What I also don't need to read, however, are pieces of apologeia like this. For a man with a wife and child, getting caught screwing his way through a parade of cocktail waitresses, club bunnies, starfuckers, and other assorted bimbos, and being forced to apologize publicly because you were caught, is not an opportunity for personal growth. It's a forced end to a pattern of egocentric, self-entitled, and frankly disgraceful behavior that it seems likely would have gone on had it not been uncovered. Tiger may mean it when he says he's sorry, but I suspect what he's really sorry about is getting caught, and it's as easy to read his apology as self-serving as sincere. If he really felt all that bad about betraying his family, he wouldn't have gone on doing it again and again, would he? If a normal married guy engaged in this kind of behavior, most people would consider him childish, irresponsible, and self-centered at the very least, and more likely a complete asshole. So please, Mr. Reilly, lets not wrap this turd up in a nice Hallmark bow and try to sell it as a learning experience or an endearingly human flaw that makes a superb athlete less distant from the rest of us, shall we?

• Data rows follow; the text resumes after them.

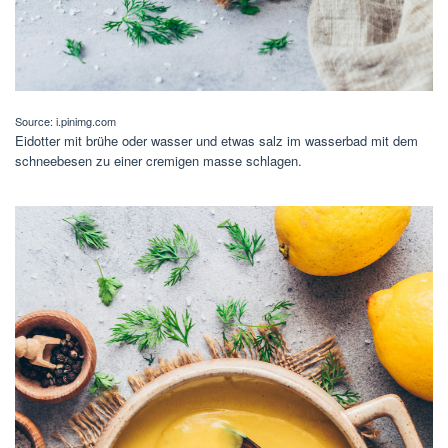
Source: i.pinimg.com
Eidotter mit brühe oder wasser und etwas salz im wasserbad mit dem
schneebesen zu einer cremigen masse schlagen.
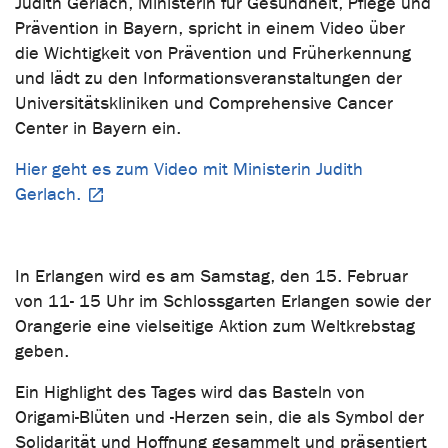
Judith Gerlach, Ministerin für Gesundheit, Pflege und
Prävention in Bayern, spricht in einem Video über
die Wichtigkeit von Prävention und Früherkennung
und lädt zu den Informationsveranstaltungen der
Universitätskliniken und Comprehensive Cancer
Center in Bayern ein.
Hier geht es zum Video mit Ministerin Judith
Gerlach.
In Erlangen wird es am Samstag, den 15. Februar
von 11- 15 Uhr im Schlossgarten Erlangen sowie der
Orangerie eine vielseitige Aktion zum Weltkrebstag
geben.
Ein Highlight des Tages wird das Basteln von
Origami-Blüten und -Herzen sein, die als Symbol der
Solidarität und Hoffnung gesammelt und präsentiert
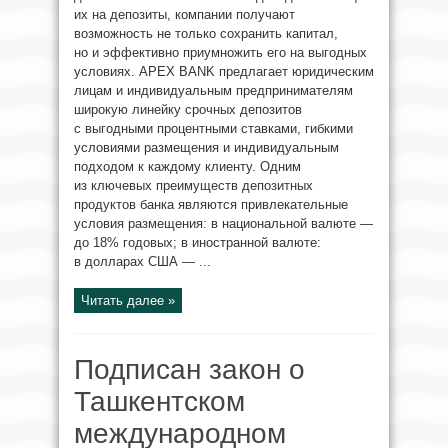
их на депозиты, компании получают
возможность не только сохранить капитал,
но и эффективно приумножить его на выгодных
условиях. APEX BANK предлагает юридическим
лицам и индивидуальным предпринимателям
широкую линейку срочных депозитов
с выгодными процентными ставками, гибкими
условиями размещения и индивидуальным
подходом к каждому клиенту. Одним
из ключевых преимуществ депозитных
продуктов банка являются привлекательные
условия размещения: в национальной валюте —
до 18% годовых; в иностранной валюте:
в долларах США — ...
Читать далее »
Подписан закон о
Ташкентском
международном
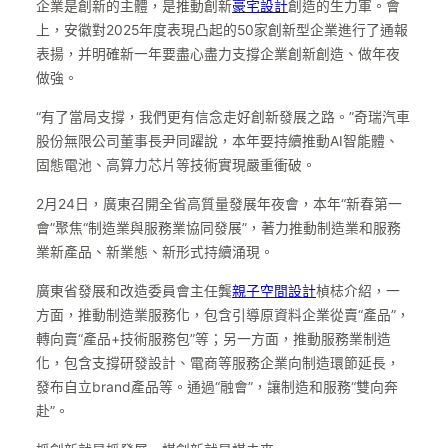
企業是創新的主體，是推動創新
豪宅設計
創造的生力軍。會
上，安徽對2025年度表現凸起的50家創新型企業進行了通報
表揚，并明確新一年要盡心盡力支撐企業創新創造、做年夜
做強。
“有了當局支撐，我們更有信念走好創新發展之路。”奇瑞汽車
股份無限公司董事長尹同躍說，本年要持續推動AI智能體、
固態電池、高算力芯片等技術實現嚴重衝破。
2月24日，廣東召開全省高質量發展年夜會，本年“新春第一
會”聚焦“制造業與服務業協同發展”，著力推動制造業和服務
業新產品、新業態、新形式持續涌現。
廣東省發展和改造委員會主任龔
親子空間設計
楨梽介紹，一
方面，推動制造業服務化，包含引導原資料企業從賣“產品”，
轉向賣“產品+技術服務包”等；另一方面，推動服務業制造
化，包含支撐研發設計、電商等服務企業向制造環節延長，
發布自立brand產品等。通過“融會”，讓制造和服務“雙向奔
赴”。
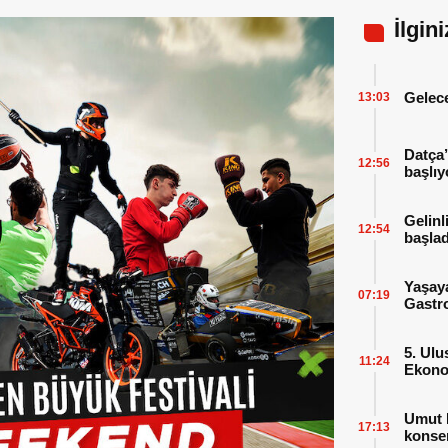
İlgin
Gelece
13:03
Datça’
12:56
başlıy
Gelinl
12:54
başlad
Yaşay
07:19
Gastro
5. Ulu
11:24
Ekonom
Sahne
Umut 
17:13
konser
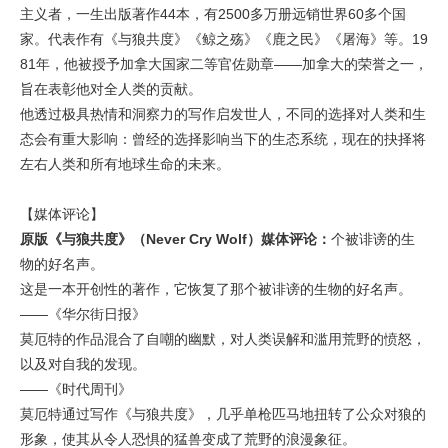
主义者，一生出版著作44本，有2500多万册远销世界60多个国
家。代表作有《与狼共度》《鲸之殇》《鹿之民》《屠海》等。19
81年，他被授予加拿大国家二等官佐勋章——加拿大的荣誉之一，
旨在表彰他对全人类的贡献。
他透过极具热情和洞察力的写作启发世人，不同的选择对人类和生
态会有重大影响：曾经的选择影响当下的生态系统，现在的抉择将
左右人类和所有地球生命的未来。
【媒体评论】
原版《与狼共度》（
Never Cry Wolf
）媒体评论
：
个被诽谤的生
物的好名声。
这是一本开创性的著作，它恢复了那个被诽谤的生物的好名声。
——《华尔街日报》
莫厄特的作品混合了自嘲的幽默，对人类误解和滥用荒野的愤怒，
以及对自我的发现。
——《时代周刊》
莫厄特通过写作《与狼共度》，几乎单枪匹马地扭转了公众对狼的
形象，使其从令人恐惧的猛兽变成了荒野的浪漫象征。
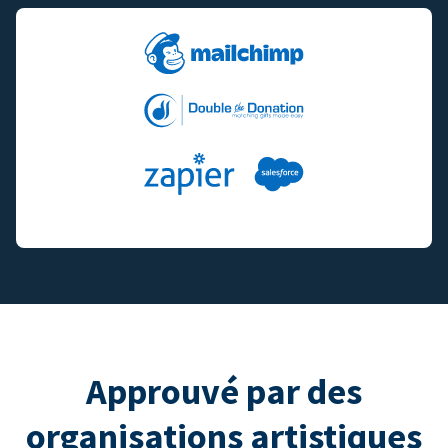
Approuvé par des
organisations artistiques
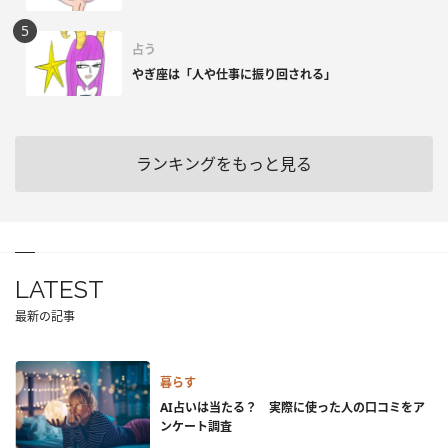
占う
やぎ座は「人や仕事に振り回される」
ランキングをもっと見る
LATEST
最新の記事
暮らす
AI占いは当たる？ 実際に使った人の口コミをア
ンケート調査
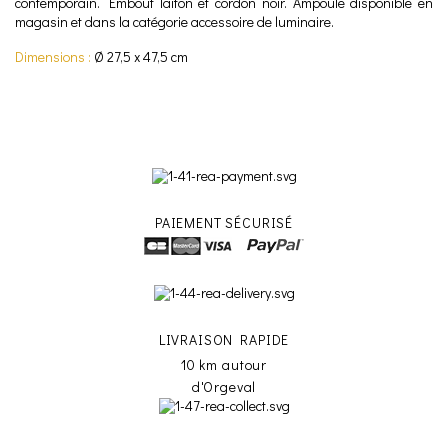
contemporain. Embout laiton et cordon noir. Ampoule disponible en
magasin et dans la catégorie accessoire de luminaire.
Dimensions :
Ø 27,5 x 47,5 cm
PAIEMENT SÉCURISÉ
LIVRAISON RAPIDE
10 km autour
d'Orgeval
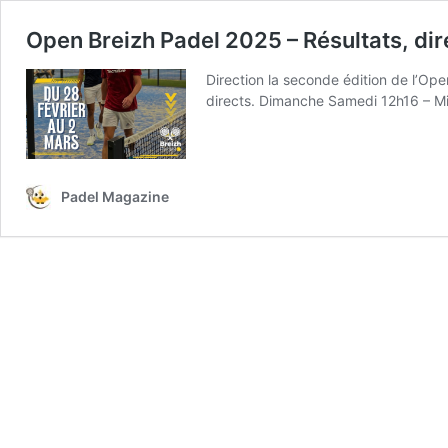
Open Breizh Padel 2025 – Résultats, di
Direction la seconde édition de l’Op
directs. Dimanche Samedi 12h16 – M
Padel Magazine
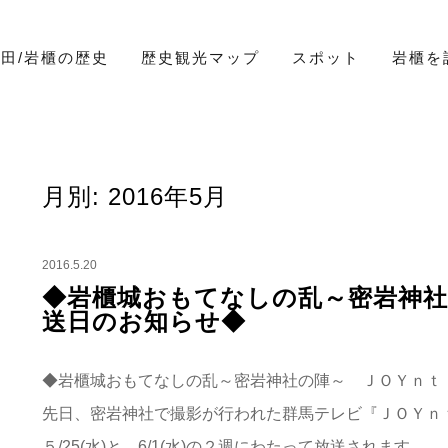
ロローグの地 岩櫃（いわびつ）
田/岩櫃の歴史
歴史観光マップ
スポット
岩櫃を
EWS / EVENT
月別: 2016年5月
2016.5.20
◆岩櫃城おもてなしの乱～密岩神社
送日のお知らせ◆
◆岩櫃城おもてなしの乱～密岩神社の陣～ ＪＯＹｎｔ
先日、密岩神社で撮影が行われた群馬テレビ『ＪＯＹｎ
５/25(水)と、6/1(水)の２週にわたって放送されます。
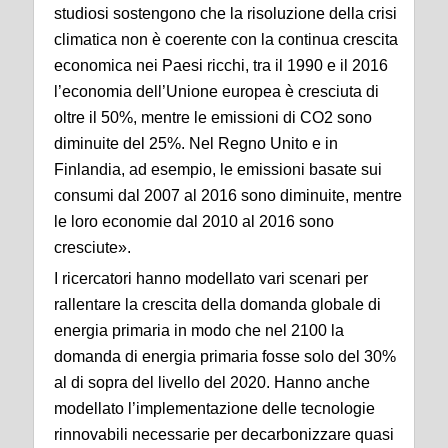
studiosi sostengono che la risoluzione della crisi
climatica non è coerente con la continua crescita
economica nei Paesi ricchi, tra il 1990 e il 2016
l’economia dell’Unione europea è cresciuta di
oltre il 50%, mentre le emissioni di CO2 sono
diminuite del 25%. Nel Regno Unito e in
Finlandia, ad esempio, le emissioni basate sui
consumi dal 2007 al 2016 sono diminuite, mentre
le loro economie dal 2010 al 2016 sono
cresciute».
I ricercatori hanno modellato vari scenari per
rallentare la crescita della domanda globale di
energia primaria in modo che nel 2100 la
domanda di energia primaria fosse solo del 30%
al di sopra del livello del 2020. Hanno anche
modellato l’implementazione delle tecnologie
rinnovabili necessarie per decarbonizzare quasi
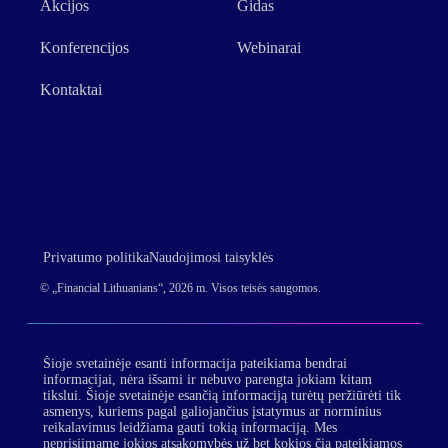
Akcijos
Gidas
Konferencijos
Webinarai
Kontaktai
Privatumo politika
Naudojimosi taisyklės
© „Financial Lithuanians“, 2026 m. Visos teisės saugomos.
Šioje svetainėje esanti informacija pateikiama bendrai
informacijai, nėra išsami ir nebuvo parengta jokiam kitam
tikslui. Šioje svetainėje esančią informaciją turėtų peržiūrėti tik
asmenys, kuriems pagal galiojančius įstatymus ar norminius
reikalavimus leidžiama gauti tokią informaciją. Mes
neprisiimame jokios atsakomybės už bet kokios čia pateikiamos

Whenever there's a scandal of this sort in entertainment or sports, journalists who cover those fields seem to split into three camps - the titillators, the scolds, and the apologists. The titillators report every lurid detail they can uncover with barely concealed glee, the scolds issue sanctimonious lectures on how we shouldn't be titillated, and the apologists write puff and spin aimed at rescuing the tarnished image of the celebrity in question. None of these are useful journalistic functions and the fact that they are so prevalent is one of the main reasons the mainstream media in these fields, for lack of a better word, sucks. I don't expect entertainers or athletes to be model human beings, and most adults I know (especially those who've actually had encounters with celebrities) don't either. When a celebrity has done some scummy things in his or her personal life and it becomes news as in this case, or as in the Steve McNair case earlier this year, I can form my own opinions on it. I don't need the mainstream media to admonish me for thinking a guy who runs around cheating on his wife left and right is a scumbag (and I might add, I wouldn't be as inclined as I am to articulate that "judgmental" opinion if the media didn't adopt "hero worship" as a default attitude toward its subjects and place these people on pedestals to begin with). And I also don't need a load of warm-and-fuzzy horseshit about how the experience of being exposed as a scumbag makes you a better person. Just put a sock in it, please.